The last point (accuracy) is the one I’m still working on and am currently concerned about.

Questions


I’ve read a decent amount about how to perform posterior predictive checks (PPCs) for models fit using classical MCMC sampling such as, for example, the official Stan documention and the documentation for the loo package used to perform leave-one-out cross-validation. However, neither resource has examples or information related to models fit using VI.

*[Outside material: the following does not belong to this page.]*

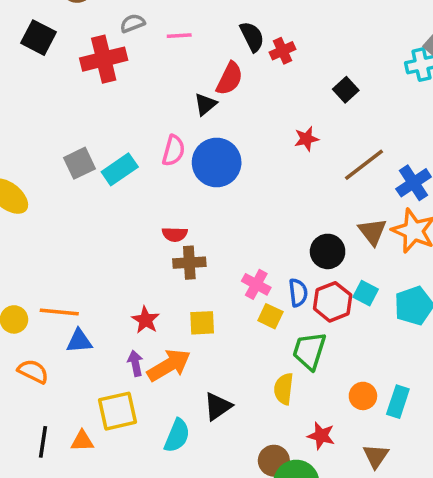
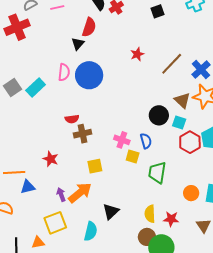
black square: (346, 90) -> (157, 11), moved, turned 32
cyan square: (366, 293) -> (179, 123), moved
red hexagon: (333, 302) -> (190, 142), moved
red star: (146, 320) -> (51, 159), moved
yellow semicircle: (284, 389) -> (150, 214), moved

I also read this great preprint on evaluating the quality of the variational approximation, but I’m not quite sure how to take the concepts there and turn them into working R + Stan code. I know I need to add a generated quantities block to the Stan code, I just don’t know what I need to put there or how to process it after fitting.

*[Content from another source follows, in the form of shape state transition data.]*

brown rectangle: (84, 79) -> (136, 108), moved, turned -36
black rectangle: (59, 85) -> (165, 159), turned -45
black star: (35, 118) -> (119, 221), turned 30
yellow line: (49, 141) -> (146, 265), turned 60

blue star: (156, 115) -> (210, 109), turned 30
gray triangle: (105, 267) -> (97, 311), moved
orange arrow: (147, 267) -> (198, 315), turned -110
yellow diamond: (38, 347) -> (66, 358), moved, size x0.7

Any hints on how to approach this would be greatly appreciated !

-Jack

2 Likes

The first step would be to compare posterior predictive replicates to the data. Assuming you don’t want the variables you defined in the model block to the output, then add to the Stan code the following

generated quantities {
  vector[N] y_rep;
  {
    matrix[k, G] alpha_t;
    alpha_t = rep_matrix(mu_alpha, G) + diag_pre_multiply(sigma_alpha, z_alpha_t);
    matrix[M, G] phi_alpha = phi * alpha_t;
    vector[N] w;
    for (i in 1:N) {
      w[i] = phi_alpha[spot_id[i], gene_id[i]];
    }
    y_rep = normal_rng(beta0[gene_id] + amplitude_sq[gene_id] .* w, sigma_y);
}

Then you can use various bayesplot package visualtions (see also Visualization in Bayesian workflow). These work just fine with any approximate inference.

Unfortunately, ADVI algorithm in Stan is severely outdated, but it is unlikely that faster and more stable algorithms will be available soon in Stan. You might consider using BridgeStan and some external algorithm.

You can also try whether Pathfinder (Pathfinder: Parallel quasi-Newton variational inference) would be sufficiently good. It would be much faster than ADVI, and may be accurate enough, and it’s available in Stan (use $pathfinder(..., num_paths=10, single_path_draws=40, draws=400, history_size=100, max_lbfgs_iters=100))

Fast leave-one-out cross-validation for ADVI is discussed in Bayesian leave-one-out cross-validation for large data and Leave-One-Out Cross-Validation for Bayesian Model Comparison in Large Data, but due high dimensionality of the posterior it’s likely to fail. It’s better to use K-fold-CV in this case.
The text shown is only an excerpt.